### What you will do
Look through the material below and copy every line containing the word "Maxmeia".

### Listed records
* * *
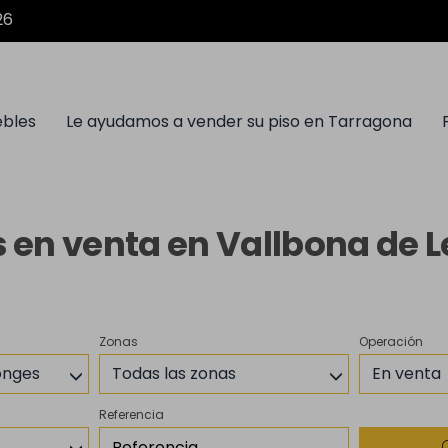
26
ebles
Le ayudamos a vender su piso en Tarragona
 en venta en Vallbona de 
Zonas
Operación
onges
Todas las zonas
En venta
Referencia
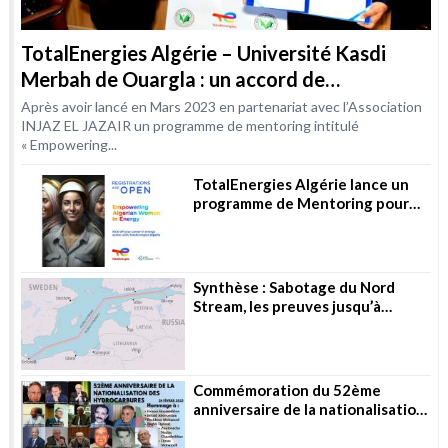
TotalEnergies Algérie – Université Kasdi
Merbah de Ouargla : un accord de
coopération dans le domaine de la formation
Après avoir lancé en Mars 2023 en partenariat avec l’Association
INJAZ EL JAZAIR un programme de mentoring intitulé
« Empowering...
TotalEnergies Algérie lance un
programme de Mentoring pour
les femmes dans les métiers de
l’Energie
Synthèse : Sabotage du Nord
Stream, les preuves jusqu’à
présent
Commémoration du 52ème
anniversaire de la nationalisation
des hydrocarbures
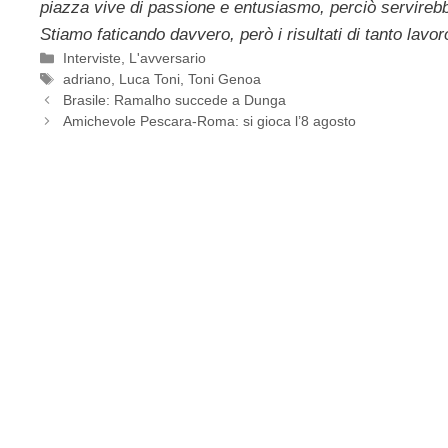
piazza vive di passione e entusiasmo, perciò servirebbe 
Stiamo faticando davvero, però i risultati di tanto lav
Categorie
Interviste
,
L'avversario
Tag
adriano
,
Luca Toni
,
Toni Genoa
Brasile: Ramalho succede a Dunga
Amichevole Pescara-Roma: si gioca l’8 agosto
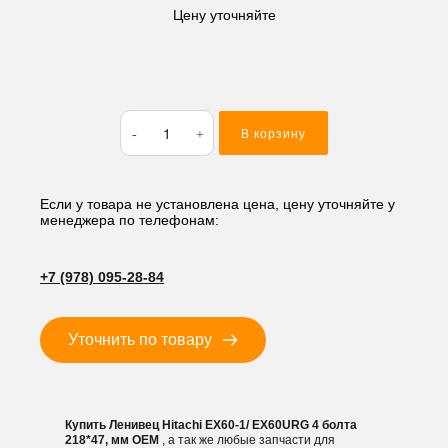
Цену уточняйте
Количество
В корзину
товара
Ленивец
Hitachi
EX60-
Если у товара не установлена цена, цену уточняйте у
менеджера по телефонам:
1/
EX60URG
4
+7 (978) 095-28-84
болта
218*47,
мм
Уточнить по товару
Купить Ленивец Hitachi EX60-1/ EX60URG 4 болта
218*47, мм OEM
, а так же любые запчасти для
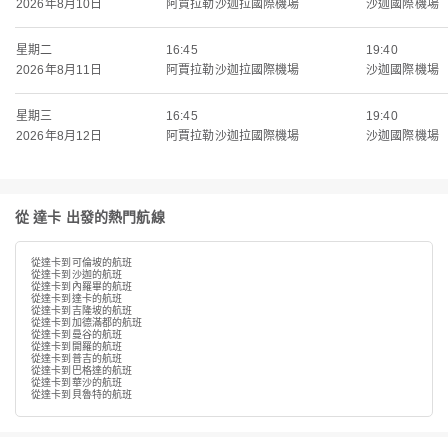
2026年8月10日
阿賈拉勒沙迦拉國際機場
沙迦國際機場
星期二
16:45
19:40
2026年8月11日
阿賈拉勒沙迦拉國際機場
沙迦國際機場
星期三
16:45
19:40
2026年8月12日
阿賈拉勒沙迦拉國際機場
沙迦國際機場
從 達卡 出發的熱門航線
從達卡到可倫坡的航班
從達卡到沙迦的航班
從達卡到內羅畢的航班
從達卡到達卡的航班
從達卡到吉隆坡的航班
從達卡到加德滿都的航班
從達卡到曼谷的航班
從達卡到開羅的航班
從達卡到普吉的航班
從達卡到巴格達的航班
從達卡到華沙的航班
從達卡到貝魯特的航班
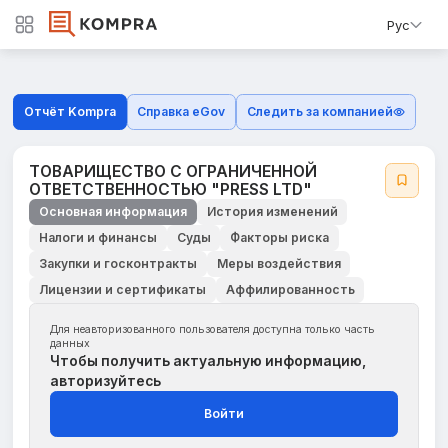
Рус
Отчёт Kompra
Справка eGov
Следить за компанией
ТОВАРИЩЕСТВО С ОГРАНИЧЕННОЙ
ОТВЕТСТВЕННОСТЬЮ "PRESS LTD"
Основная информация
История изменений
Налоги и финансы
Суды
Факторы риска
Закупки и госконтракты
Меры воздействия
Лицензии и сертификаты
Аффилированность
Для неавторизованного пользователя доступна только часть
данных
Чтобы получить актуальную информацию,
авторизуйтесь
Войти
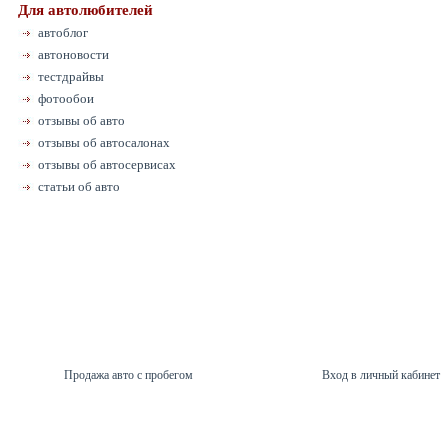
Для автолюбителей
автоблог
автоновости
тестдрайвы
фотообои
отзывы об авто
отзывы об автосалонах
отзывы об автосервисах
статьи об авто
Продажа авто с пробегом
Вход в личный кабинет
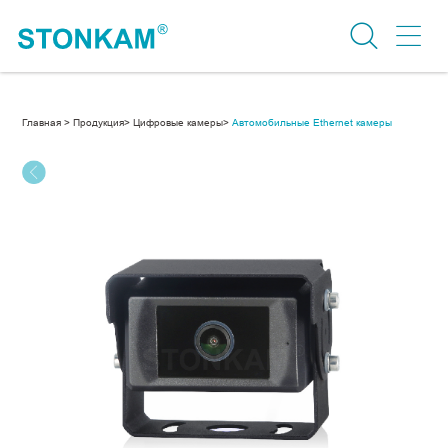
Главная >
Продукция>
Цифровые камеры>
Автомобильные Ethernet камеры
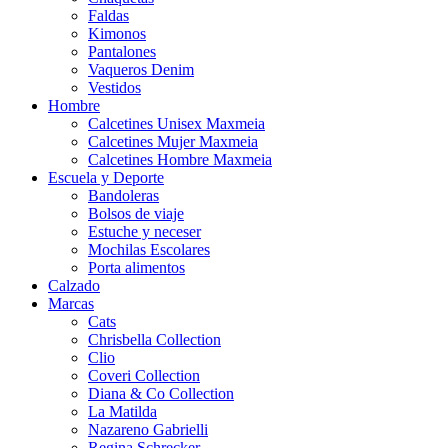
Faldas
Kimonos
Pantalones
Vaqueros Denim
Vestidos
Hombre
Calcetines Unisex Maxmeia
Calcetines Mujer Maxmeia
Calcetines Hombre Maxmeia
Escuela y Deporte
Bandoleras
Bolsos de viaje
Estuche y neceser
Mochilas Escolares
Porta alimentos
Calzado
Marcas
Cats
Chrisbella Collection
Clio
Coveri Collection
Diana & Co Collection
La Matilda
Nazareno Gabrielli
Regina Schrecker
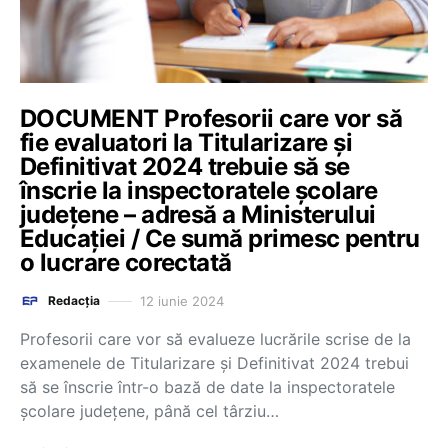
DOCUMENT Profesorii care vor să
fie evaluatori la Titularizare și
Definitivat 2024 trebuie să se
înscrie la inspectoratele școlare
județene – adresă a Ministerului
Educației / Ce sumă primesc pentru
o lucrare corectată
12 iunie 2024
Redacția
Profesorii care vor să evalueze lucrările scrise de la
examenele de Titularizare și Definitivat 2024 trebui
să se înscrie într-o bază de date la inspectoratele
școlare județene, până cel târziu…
* * *
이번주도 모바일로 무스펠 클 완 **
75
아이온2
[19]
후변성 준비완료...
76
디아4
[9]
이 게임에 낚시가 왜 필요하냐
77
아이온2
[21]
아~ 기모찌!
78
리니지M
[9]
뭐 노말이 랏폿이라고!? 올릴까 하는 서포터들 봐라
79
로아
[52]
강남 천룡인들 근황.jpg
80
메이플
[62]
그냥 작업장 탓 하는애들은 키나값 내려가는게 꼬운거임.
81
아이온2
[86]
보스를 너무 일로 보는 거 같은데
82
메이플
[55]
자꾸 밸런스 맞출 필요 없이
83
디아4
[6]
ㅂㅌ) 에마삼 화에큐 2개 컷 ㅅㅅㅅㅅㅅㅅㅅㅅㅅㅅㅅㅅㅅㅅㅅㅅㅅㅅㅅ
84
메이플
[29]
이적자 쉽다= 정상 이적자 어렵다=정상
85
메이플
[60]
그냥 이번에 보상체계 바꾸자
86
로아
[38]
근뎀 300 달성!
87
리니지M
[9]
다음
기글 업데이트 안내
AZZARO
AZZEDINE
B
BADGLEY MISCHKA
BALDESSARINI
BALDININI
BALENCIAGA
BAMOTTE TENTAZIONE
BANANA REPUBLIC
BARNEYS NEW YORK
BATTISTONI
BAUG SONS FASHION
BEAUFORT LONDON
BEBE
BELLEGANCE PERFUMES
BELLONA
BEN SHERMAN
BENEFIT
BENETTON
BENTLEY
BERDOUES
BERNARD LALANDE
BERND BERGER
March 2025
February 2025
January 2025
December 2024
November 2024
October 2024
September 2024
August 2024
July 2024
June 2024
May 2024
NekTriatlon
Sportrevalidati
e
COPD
* * *
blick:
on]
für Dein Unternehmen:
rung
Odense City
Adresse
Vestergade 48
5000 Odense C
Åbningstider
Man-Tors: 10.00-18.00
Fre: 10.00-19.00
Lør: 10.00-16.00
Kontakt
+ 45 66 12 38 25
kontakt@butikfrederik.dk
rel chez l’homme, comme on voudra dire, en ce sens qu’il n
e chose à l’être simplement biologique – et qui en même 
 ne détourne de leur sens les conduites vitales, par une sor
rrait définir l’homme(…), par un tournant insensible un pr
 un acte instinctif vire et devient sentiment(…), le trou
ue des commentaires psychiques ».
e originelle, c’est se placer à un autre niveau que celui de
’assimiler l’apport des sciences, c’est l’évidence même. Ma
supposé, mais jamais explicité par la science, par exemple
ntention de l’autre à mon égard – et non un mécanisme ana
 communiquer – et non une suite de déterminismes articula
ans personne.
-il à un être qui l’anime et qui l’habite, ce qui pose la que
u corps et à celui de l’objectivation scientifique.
* * *
### The completed task
Calcetines Unisex Maxmeia
Calcetines Mujer Maxmeia
Calcetines Hombre Maxmeia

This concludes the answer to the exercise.